By David Joel Miller.
What are the three main groups of personality disorders?
The newest edition of the DSM-5 (Diagnostic and Statistical Manual of Mental Disorders divides personality disorders into three categories based on their similarities. Personality disorders are long-term or enduring patterns of behavior. The old way of thinking about these issues was that this is just the way someone is and treatment was not likely to be successful.
Recently treatments for many of the personality disorders have become available. Currently, we think of many of these personality disorders as problems of living which may occur in varying degrees. Someone who is low in self-esteem might be described as low in narcissism. If they were high in narcissism they might be lacking in the ability to empathize with others. Below is a list of the clusters of Personality disorders with brief descriptions of the disorders in that cluster. For longer discussions of the personality disorders see separate posts on the specific personality disorder.
Cluster A personality disorders.
This group of personality disorders includes people who appear odd or eccentric. Among the Cluster A personality disorders, are Paranoid Personality Disorder, Schizoid Personality Disorder, Schizotypal Personality Disorder.
Paranoid Personality Disorder involves people who are more fearful of people, life, and events that would be warranted. They are especially likely to think that other people are out to get them.

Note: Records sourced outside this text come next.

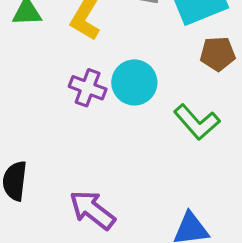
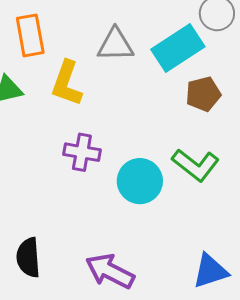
cyan circle: (134, 82) -> (140, 181), moved

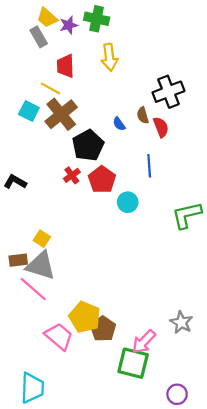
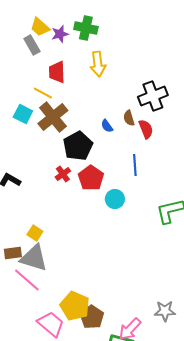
gray star: (181, 322) -> (165, 311), turned -30

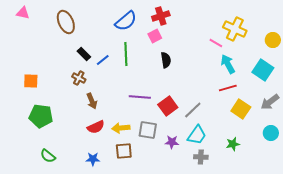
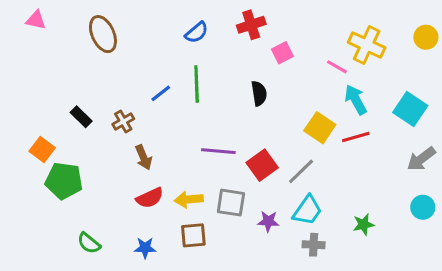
blue semicircle: (126, 21) -> (197, 33), size x0.7
pink square: (155, 36) -> (282, 53), moved
yellow circle: (273, 40) -> (426, 37), moved
black rectangle: (84, 54) -> (81, 117), moved
brown cross: (79, 78) -> (123, 121), turned 32
orange square: (31, 81) -> (42, 150), moved, turned 35
yellow square: (241, 109) -> (320, 128), moved
green semicircle: (48, 156) -> (89, 243), moved

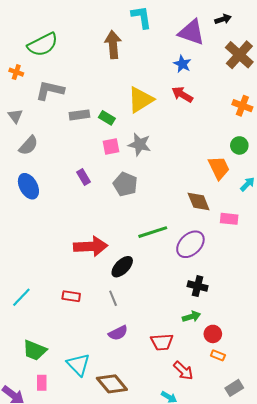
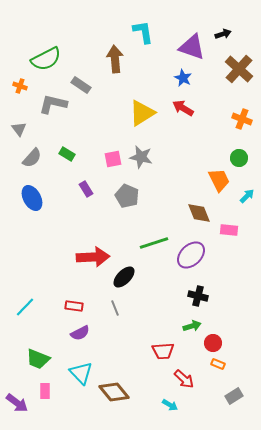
gray rectangle: (79, 115) -> (81, 85), moved, turned 42
green rectangle: (107, 118) -> (67, 154), moved
purple semicircle: (118, 333) -> (80, 333), moved

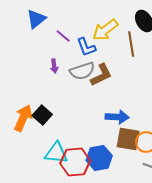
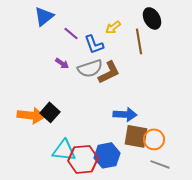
yellow arrow: (105, 30) -> (113, 27), size x0.6
purple arrow: (54, 66) -> (62, 63), turned -48
orange arrow: (23, 118) -> (31, 115), turned 72

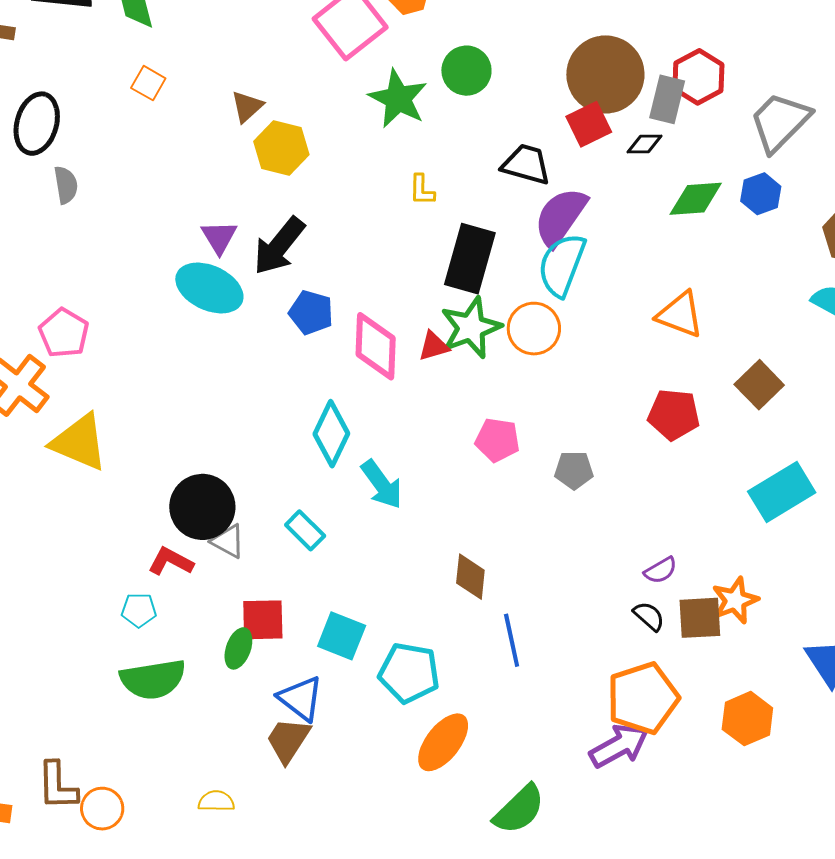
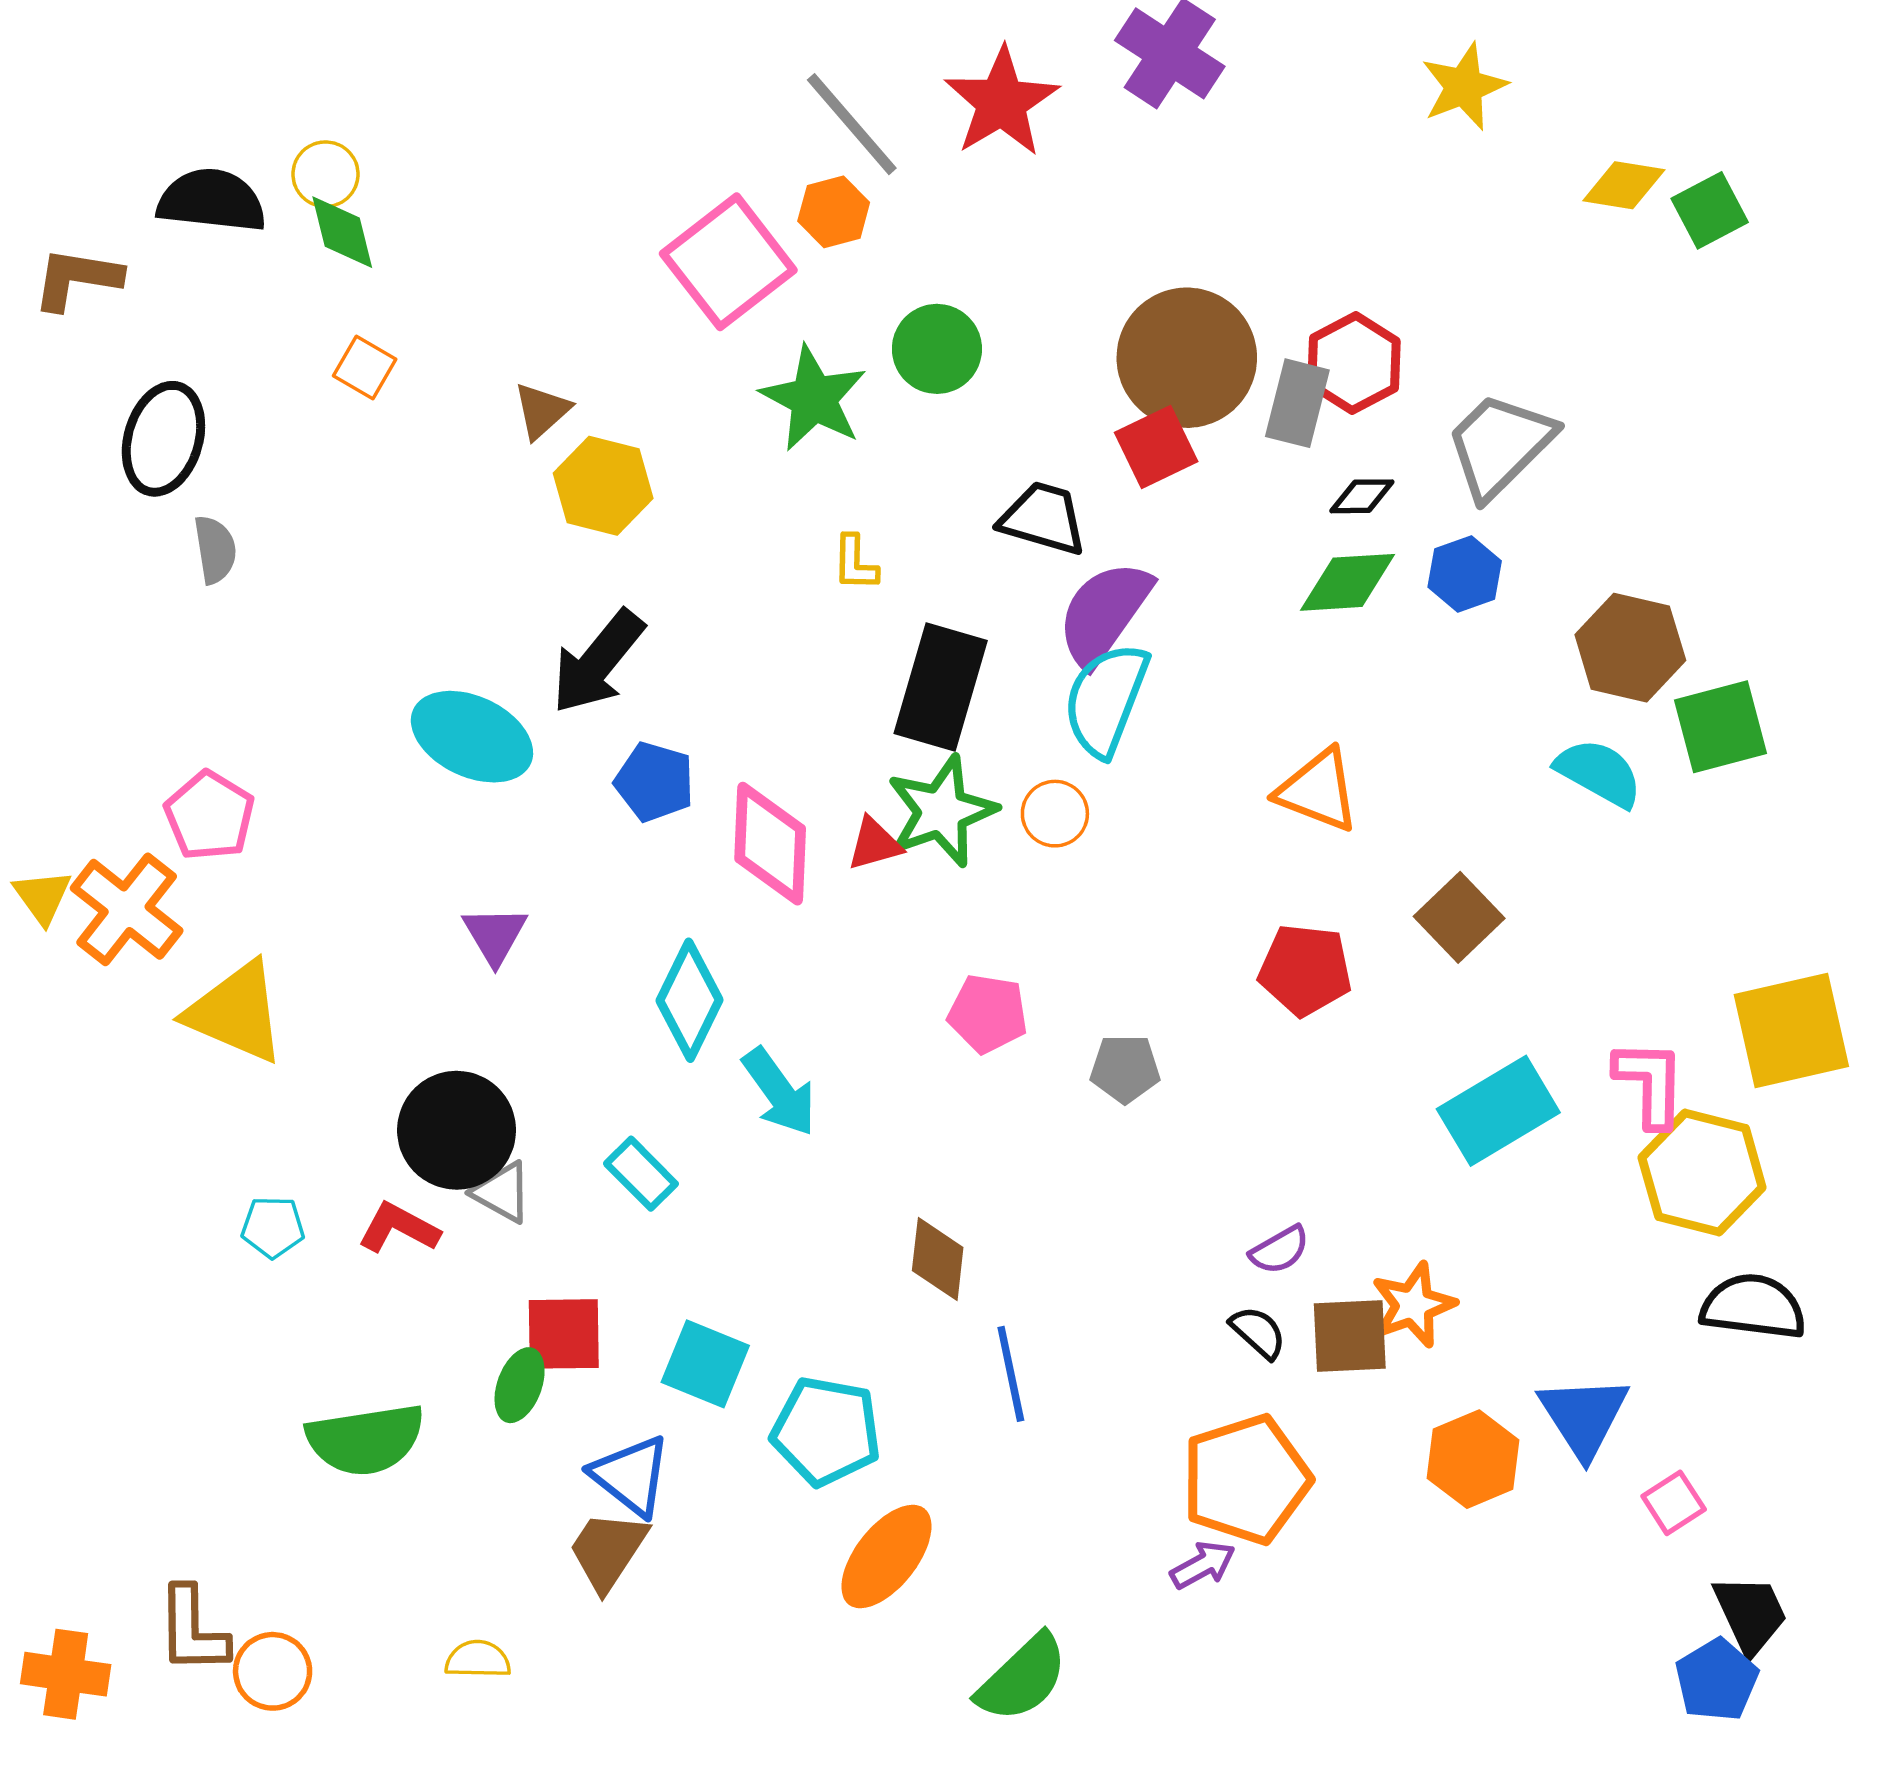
black diamond: (644, 144) -> (1362, 496), moved
purple triangle: (219, 237) -> (495, 935), moved
orange circle: (534, 329) -> (1055, 814), size x0.7
cyan pentagon: (139, 610) -> (273, 1227), moved
orange hexagon: (747, 719) -> (1473, 1459), moved
purple arrow: (619, 746) -> (1203, 1565), size x0.6

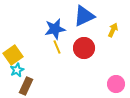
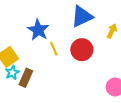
blue star: (55, 29) -> (38, 30), moved, turned -30
brown rectangle: (26, 86) -> (26, 78), moved

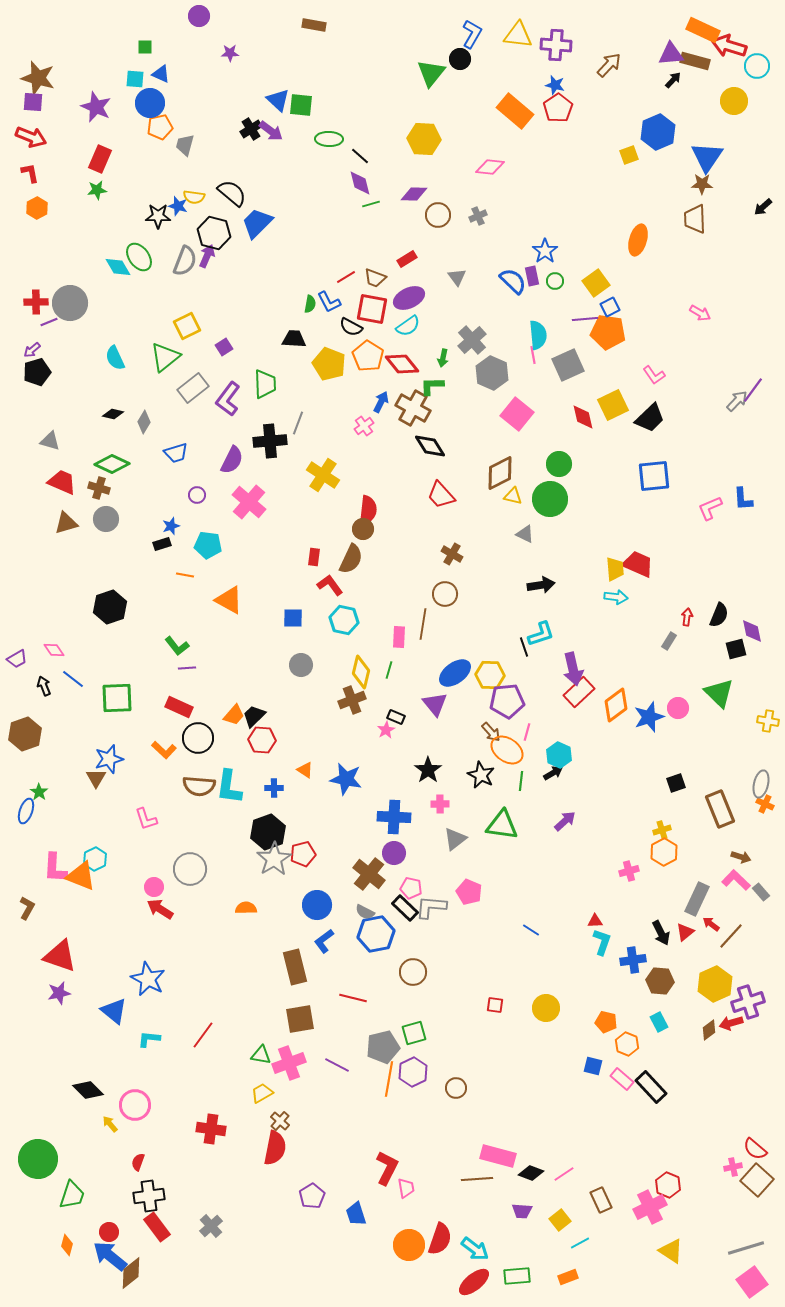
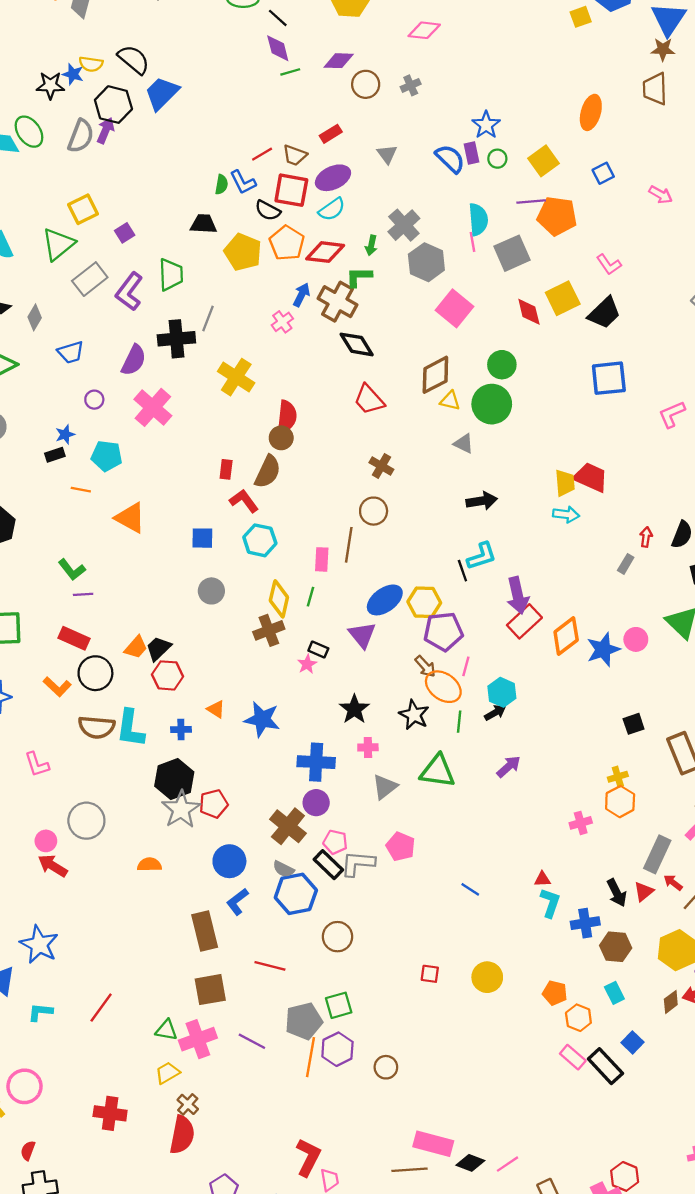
blue square: (610, 307) -> (603, 173), moved
red diamond: (402, 364) -> (325, 252), turned -44
blue square: (593, 1066) -> (632, 1042), moved, turned 30

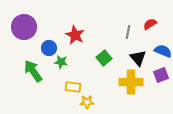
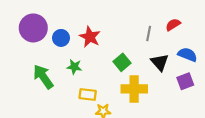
blue circle: (49, 48) -> (61, 38), moved
yellow cross: (131, 82) -> (134, 89), moved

Those with Schizoid Personality Disorder are detached from others and seem to have little desire to have close personal relationships. They have less ability to express emotions.
In Schizotypal Personality Disorder, people are very uncomfortable in close relationships, have eccentric behavior and may have thinking or perceptual difficulties.
Cluster B personality disorders.
Cluster B personality disorders include things like Antisocial Personality Disorder, Borderline Personality Disorder, Histrionic Personality Disorder, and Narcissistic Personality Disorder.
Those with antisocial personality disorder seem to have little regard for others and their rights. They don’t mind taking advantage of people around them. This is different from those people who may make a life out of crime and intentionally steal from, or harm other. Career criminals get a diagnosis of Adult antisocial behavior Z72.811.
People with Borderline Personality Disorder are likely to have a poor self-image, low self-esteem, fluctuating emotions and often are very impulsive in their relationships. Those with Borderline Personality Disorder may also self-harm.
Histrionic Personality Disorder might be described as the typical “Sarah Bernhardt” actress. Someone with histrionic personality disorder is excessively emotional and is always looking for more attention.
Cluster C personality disorders.
Cluster C personality disorders include disorders related to relationships with other people. These personality disorders in Cluster C are thought to begin in early childhood. They include unusual ways of relating to close people in their life. This includes Avoidant Personality Disorder, Dependent Personality Disorder, and Obsessive-Compulsive Personality Disorder.
People with Avoidant Personality Disorder avoid other people, feel that they’re inadequate, and are often very sensitive to criticism.
Those with Dependent Personality Disorder are the people likely to become co-dependents. They are often submissive, clingy, with an excessive need to find someone who will take care of them and control their lives.
Obsessive-Compulsive Personality Disorder is different and separate from Obsessive-Compulsive Disorder. When the pattern of being obsessive-compulsive becomes a preoccupation with orderliness, perfection, control, having everything exactly the way they need it to be at all times, this moves from a single obsessive-compulsive behavior to the level of a continuing personality disorder.
In addition to the three personality disorder clusters, two other personality disorder characteristics are described in the DSM-5. Sometimes a personality disorder can be the result of medical conditions. The DSM-5 also allows for other specified personality disorder or other unspecified personality disorder when one exists that does not fit this list.
Each of these personality disorders is described more completely in other “What is” posts about that specific personality disorder.
As with the other things we are calling a mental illness this needs to interfere with your ability to work or go to school, your relationships your enjoyable activities or cause you personal distress.
Having mild forms of these disorders does not qualify unless it causes you problems. In that case, you may have the issues, but you will not get the diagnoses. If the only time this happens is when under the influence of drugs or medicines or because of some other physical or medical problem these characteristics need to be more than your situation would warrant. These other issue needs treating first, then if you still have symptoms you could get this diagnosis.
FYI These “What is” sometimes “What are” posts are my efforts to explain terms commonly used in Mental Health, Clinical Counseling, Substance Use Disorder Counseling, Psychology, Life Coaching and related disciplines in a plain language way. Many are based on the new DSM-5; some of the older posts were based on the DSM-IV-TR, both published by the APA. For the more technical versions please consult the DSM or other appropriate references.